(Stored items from a collection)

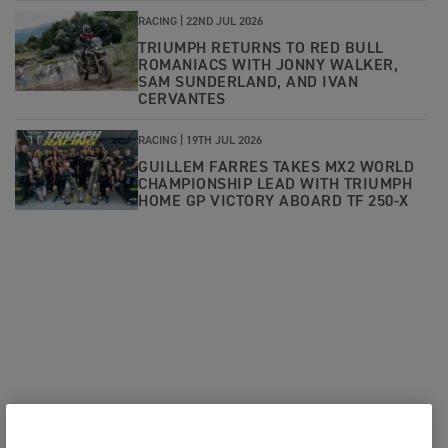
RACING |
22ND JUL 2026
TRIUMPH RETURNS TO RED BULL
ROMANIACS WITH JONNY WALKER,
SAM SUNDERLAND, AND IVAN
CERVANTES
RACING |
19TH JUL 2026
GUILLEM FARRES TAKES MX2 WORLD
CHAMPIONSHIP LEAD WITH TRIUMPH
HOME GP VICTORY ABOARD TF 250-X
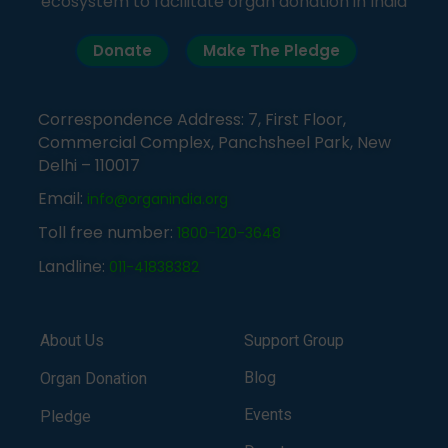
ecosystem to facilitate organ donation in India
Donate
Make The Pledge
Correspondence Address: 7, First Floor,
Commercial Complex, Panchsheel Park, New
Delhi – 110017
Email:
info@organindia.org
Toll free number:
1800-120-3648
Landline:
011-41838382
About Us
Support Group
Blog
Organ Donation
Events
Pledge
--
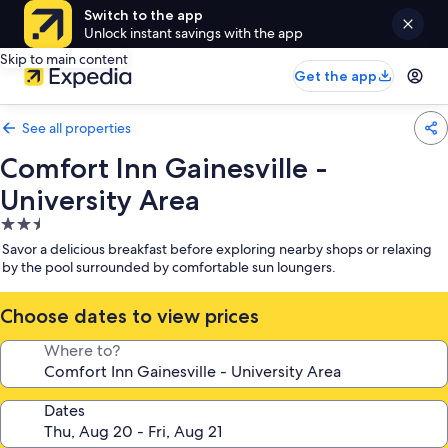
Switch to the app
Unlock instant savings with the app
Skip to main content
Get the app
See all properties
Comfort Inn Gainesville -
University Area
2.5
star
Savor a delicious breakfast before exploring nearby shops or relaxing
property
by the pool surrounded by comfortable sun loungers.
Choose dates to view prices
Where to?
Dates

_Required work_: Search the records above for the string "TRIUMPH" and copy each line that holds it.

_Exercise solution_:
TRIUMPH RETURNS TO RED BULL
CHAMPIONSHIP LEAD WITH TRIUMPH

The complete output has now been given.